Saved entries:

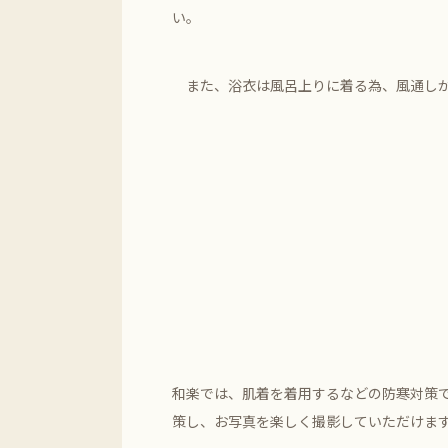
い。
また、浴衣は風呂上りに着る為、風通しが
和楽では、肌着を着用するなどの防寒対策
策し、お写真を楽しく撮影していただけま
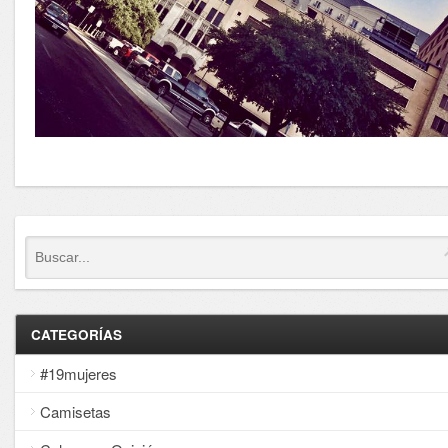
CATEGORÍAS
#19mujeres
Camisetas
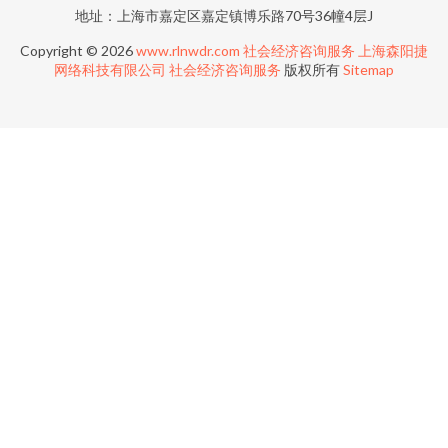
地址：上海市嘉定区嘉定镇博乐路70号36幢4层J
Copyright © 2026
www.rlnwdr.com
社会经济咨询服务
上海森阳捷
网络科技有限公司
社会经济咨询服务
版权所有
Sitemap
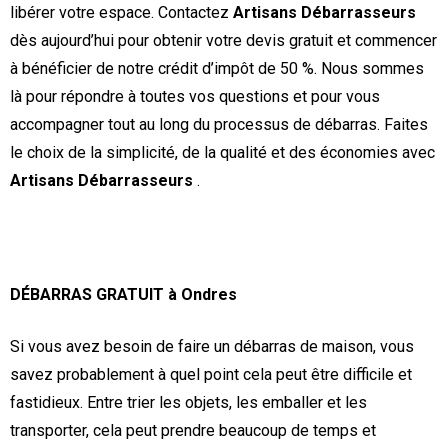
libérer votre espace. Contactez
Artisans Débarrasseurs
dès aujourd’hui pour obtenir votre devis gratuit et commencer
à bénéficier de notre crédit d’impôt de 50 %. Nous sommes
là pour répondre à toutes vos questions et pour vous
accompagner tout au long du processus de débarras. Faites
le choix de la simplicité, de la qualité et des économies avec
Artisans Débarrasseurs
.
DÉBARRAS GRATUIT à Ondres
Si vous avez besoin de faire un débarras de maison, vous
savez probablement à quel point cela peut être difficile et
fastidieux. Entre trier les objets, les emballer et les
transporter, cela peut prendre beaucoup de temps et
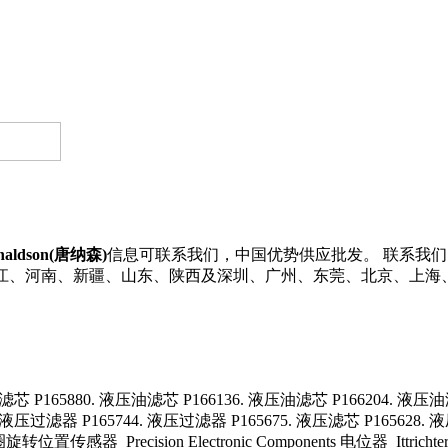
naldson(唐纳森)
信息可联系我们，中国优势供应批发。 联系我们了解更多
、浙江、河南、新疆、山东、陕西及深圳、广州、东莞、北京、上海
滤芯 P165880. 液压油滤芯 P166136. 液压油滤芯 P166204. 液压油滤
液压过滤器 P165744. 液压过滤器 P165675. 液压滤芯 P165628. 液
旋转位置传感器 Precision Electronic Components 电位器 Ittricht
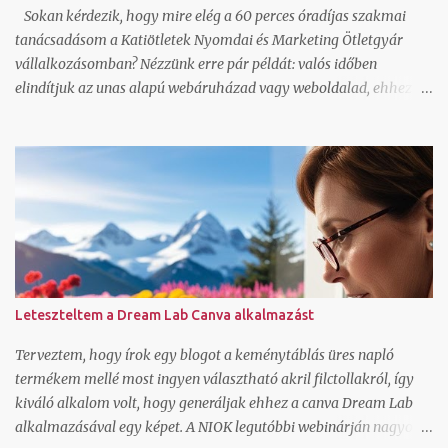
Sokan kérdezik, hogy mire elég a 60 perces óradíjas szakmai
tanácsadásom a Katiötletek Nyomdai és Marketing Ötletgyár
vállalkozásomban? Nézzünk erre pár példát: valós időben
elindítjuk az unas alapú webáruházad vagy weboldalad, ehhez jó
sablonok vannak, magyar nyelvű, így azonnal érteni is fogod és
használni is tudod az alap funkciókat beállítunk egy Mailerlite
vagy Listamester hírlevél feliratkozó űrlapot és megírjuk az első
levelet hozzá, ez alapján fogod tuni folytatni elindítjuk a facebook
oldalad az első 5 poszt típussal, amit sablonként fogsz tudni
használni képszerkesztéssel és szövegírással együtt elindítjuk a fb
csoportodat az alap beállításokkal és 5 témaindító poszttal,
amitől egyfajta automatizmust és lendületet kap a csoport kevés
admin jelenlétet igényelve beállítjuk a Trustindex saját felületedet
Leteszteltem a Dream Lab Canva alkalmazást
és létrehozzuk az első widgeteket amit be is ágyazunk az
oldaladba regisztrálunk valós időben egy időpontfoglaló
Terveztem, hogy írok egy blogot a keménytáblás üres napló
rendszert és beállítjuk hozzá a bemutatkozó részt, a...
termékem mellé most ingyen választható akril filctollakról, így
kiváló alkalom volt, hogy generáljak ehhez a canva Dream Lab
alkalmazásával egy képet. A NIOK legutóbbi webinárján nagyon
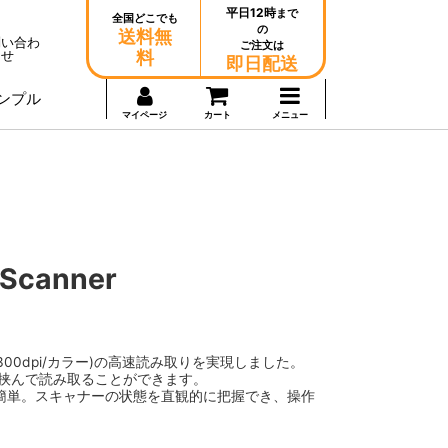
平日12時
まで
全国どこでも
の
送料無
問い合わ
ご注文は
せ
料
即日配送
ンプル
マイページ
カート
メニュー
Scanner
】
面(300dpi/カラー)の高速読み取りを実現しました。
に挟んで読み取ることができます。
簡単。スキャナーの状態を直観的に把握でき、操作
。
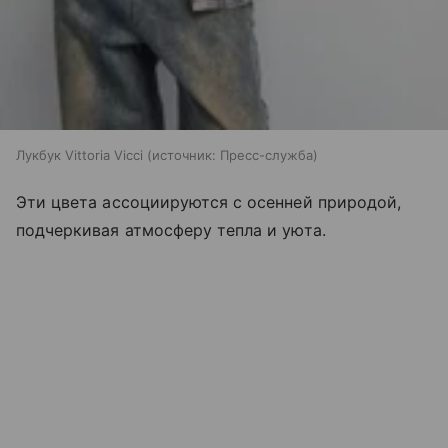
Лукбук Vittoria Vicci
источник:
Пресс-служба
Эти цвета ассоциируются с осенней природой,
подчеркивая атмосферу тепла и уюта.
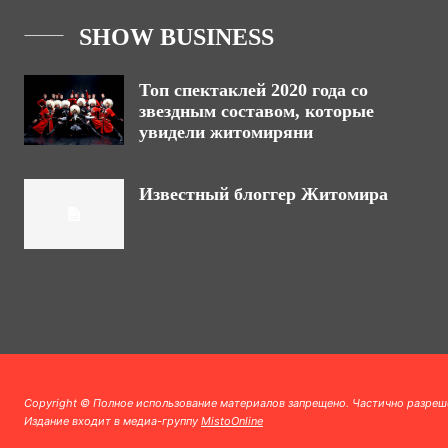
SHOW BUSINESS
Топ спектаклей 2020 года со
звездным составом, которые
увидели житомиряни
Известный блоггер Житомира
Copyright © Полное использование материалов запрещено. Частично разреш
Издание входит в медиа-группу
MistoOnline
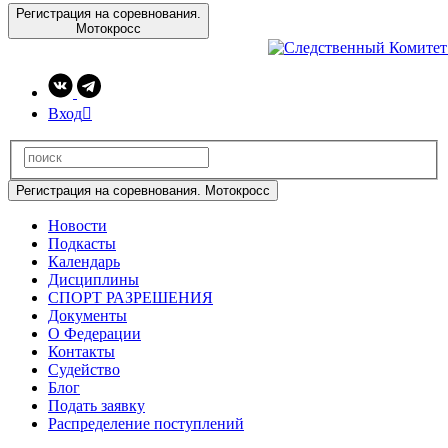
Регистрация на соревнования.
Мотокросс
Вход

Регистрация на соревнования. Мотокросс
Новости
Подкасты
Календарь
Дисциплины
СПОРТ РАЗРЕШЕНИЯ
Документы
О Федерации
Контакты
Судейство
Блог
Подать заявку
Распределение поступлений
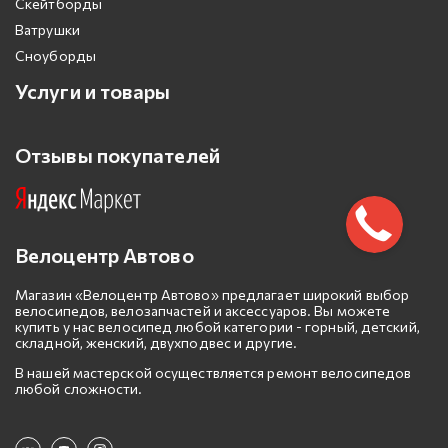
Скейтборды
Ватрушки
Сноуборды
Услуги и товары
Отзывы покупателей
Велоцентр Автово
Магазин «Велоцентр Автово» предлагает широкий выбор
велосипедов, велозапчастей и аксессуаров. Вы можете
купить у нас велосипед любой категории - горный, детский,
складной, женский, двухподвес и другие.
В нашей мастерской осуществляется ремонт велосипедов
любой сложности.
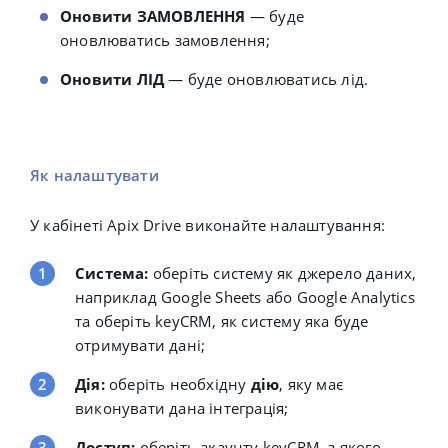
Оновити ЗАМОВЛЕННЯ
— буде
оновлюватись замовлення;
Оновити ЛІД
— буде оновлюватись лід.
Як налаштувати
У кабінеті Apix Drive виконайте налаштування:
Система:
оберіть систему як джерело даних,
наприклад Google Sheets або Google Analytics
та оберіть keyCRM, як систему яка буде
отримувати дані;
Дія:
оберіть необхідну
дію
, яку має
виконувати дана інтеграція;
Доступ:
оберіть акаунту keyCRM, з якого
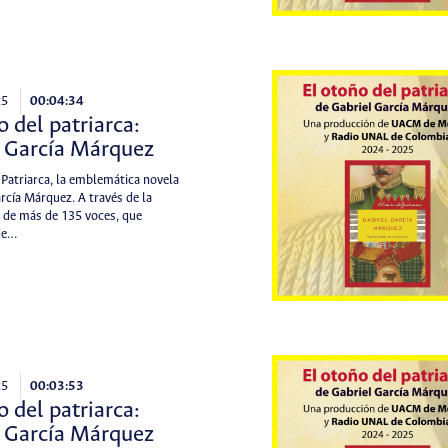
25
00:04:34
o del patriarca:
l García Márquez
 Patriarca, la emblemática novela
rcía Márquez. A través de la
 de más de 135 voces, que
de…
25
00:03:53
o del patriarca:
l García Márquez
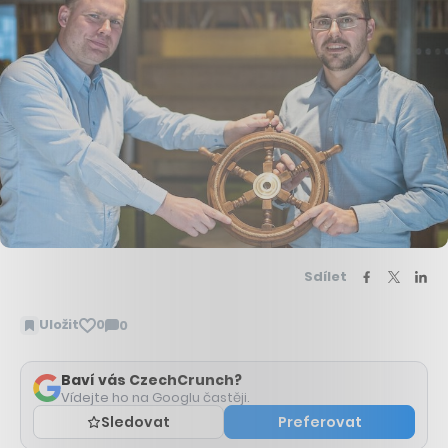
Sdílet
Uložit
0
0
Zobrazit
komentáře
Baví vás CzechCrunch?
Vídejte ho na Googlu častěji.
Sledovat
Preferovat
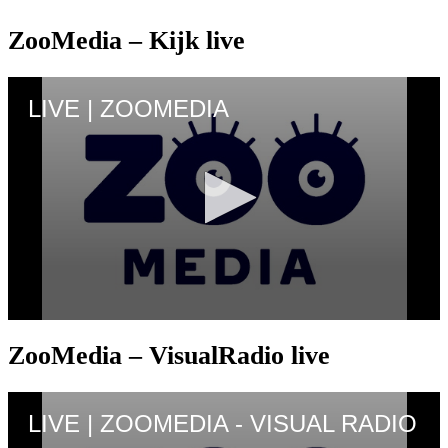
ZooMedia – Kijk live
ZooMedia – VisualRadio live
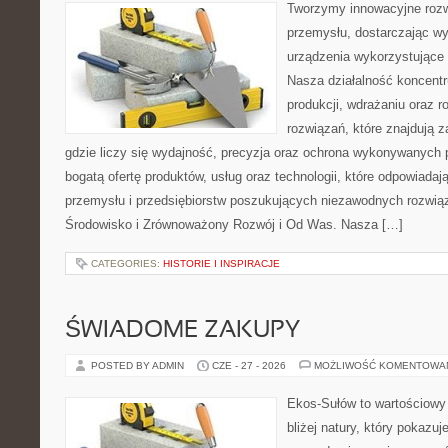
Tworzymy innowacyjne rozw
przemysłu, dostarczając wy
urządzenia wykorzystujące 
Nasza działalność koncentru
produkcji, wdrażaniu oraz
rozwiązań, które znajdują 
gdzie liczy się wydajność, precyzja oraz ochrona wykonywanych 
bogatą ofertę produktów, usług oraz technologii, które odpowiad
przemysłu i przedsiębiorstw poszukujących niezawodnych rozwi
Środowisko i Zrównoważony Rozwój i Od Was. Nasza […]
CATEGORIES:
HISTORIE I INSPIRACJE
ŚWIADOME ZAKUPY
POSTED BY ADMIN
CZE - 27 - 2026
MOŻLIWOŚĆ KOMENTOWA
Ekos-Sułów to wartościowy 
bliżej natury, który pokazu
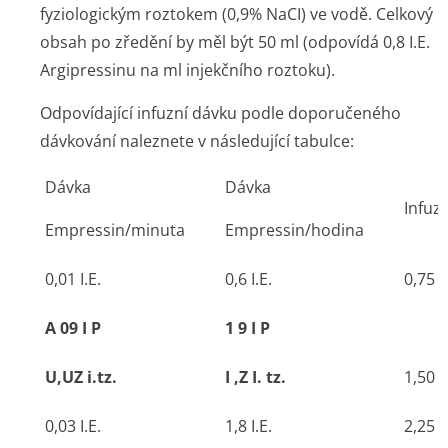
fyziologickým roztokem (0,9% NaCI) ve vodě. Celkový
obsah po zředění by měl být 50 ml (odpovídá 0,8 I.E.
Argipressinu na ml injekčního roztoku).
Odpovídající infuzní dávku podle doporučeného
dávkování naleznete v následující tabulce:
Dávka
Dávka
Infuz
Empressin/minuta
Empressin/hodina
0,01 I.E.
0,6 I.E.
0,75 
A 09 I P
1 9 I P
U,UZ i.tz.
I ,Z I. tz.
1,50 
0,03 I.E.
1,8 I.E.
2,25 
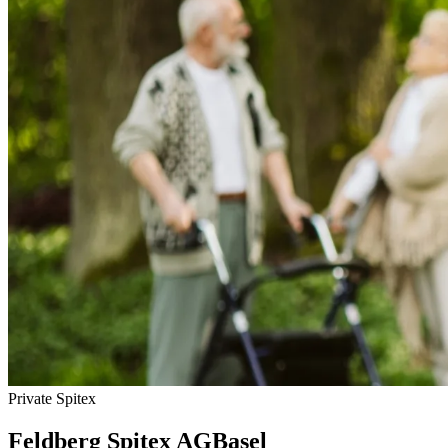
Private Spitex
Feldberg Spitex AG
Basel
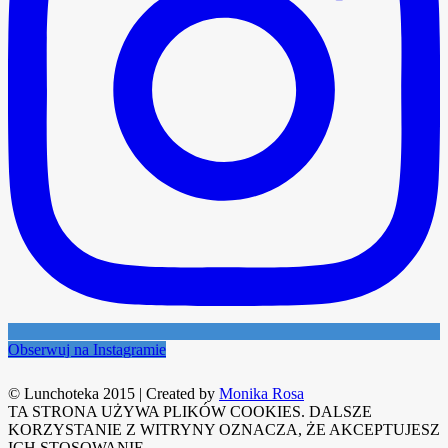
Obserwuj na Instagramie
© Lunchoteka 2015
|
Created by
Monika Rosa
TA STRONA UŻYWA PLIKÓW COOKIES. DALSZE
KORZYSTANIE Z WITRYNY OZNACZA, ŻE AKCEPTUJESZ
ICH STOSOWANIE.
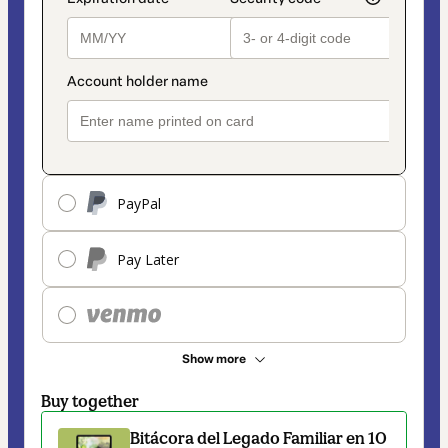
PayPal
Pay Later
Show more
Buy together
Bitácora del Legado Familiar en 10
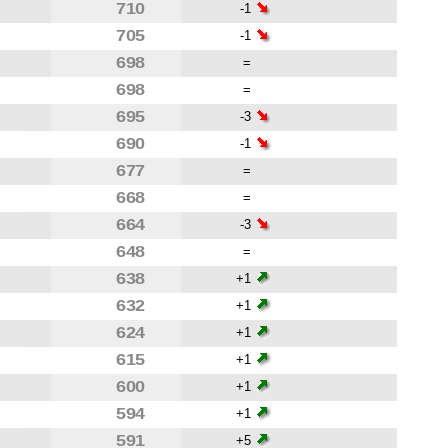
710
-1
705
-1
698
=
698
=
695
-3
690
-1
677
=
668
=
664
-3
648
=
638
+1
632
+1
624
+1
615
+1
600
+1
594
+1
591
+5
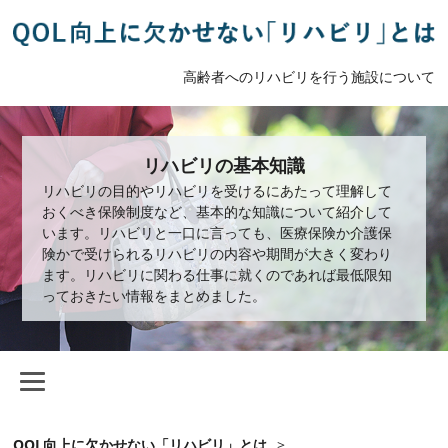
高齢者へのリハビリを行う施設について
リハビリの基本知識
リハビリの目的やリハビリを受けるにあたって理解して
おくべき保険制度など、基本的な知識について紹介して
います。リハビリと一口に言っても、医療保険か介護保
険かで受けられるリハビリの内容や期間が大きく変わり
ます。リハビリに関わる仕事に就くのであれば最低限知
っておきたい情報をまとめました。
QOL向上に欠かせない「リハビリ」とは
>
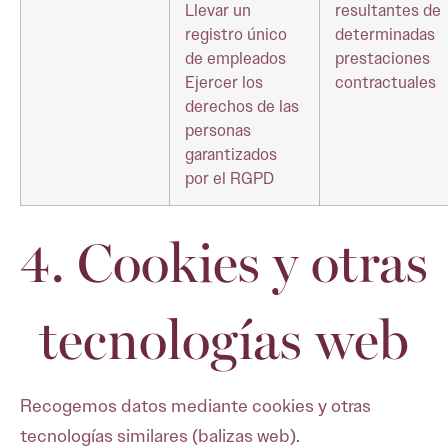
Llevar un
resultantes de
registro único
determinadas
de empleados
prestaciones
Ejercer los
contractuales
derechos de las
personas
garantizados
por el RGPD
4. Cookies y otras
tecnologías web
Recogemos datos mediante cookies y otras
tecnologías similares (balizas web).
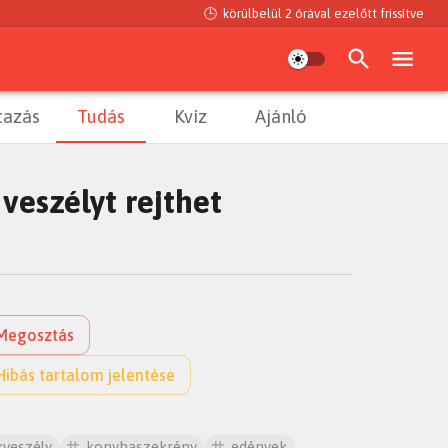
🕒
körülbelül 2 órával ezelőtt
frissítve
tazás
Tudás
Kvíz
Ajánló
eszélyt rejthet
Megosztás
Hibás tartalom jelentése
kveszély
konyhaszekrény
edények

# [Description of the task]
The lines from the one with "garantizados" to the end of the data above should be retyped exactly, both ends included, and pictures are to be left out.

# [The completed task]
garantizados
por el RGPD
4. Cookies y otras
tecnologías web
Recogemos datos mediante cookies y otras
tecnologías similares (balizas web).
🕒
körülbelül 2 órával ezelőtt
frissítve
tazás
Tudás
Kvíz
Ajánló
eszélyt rejthet
Megosztás
Hibás tartalom jelentése
kveszély
konyhaszekrény
edények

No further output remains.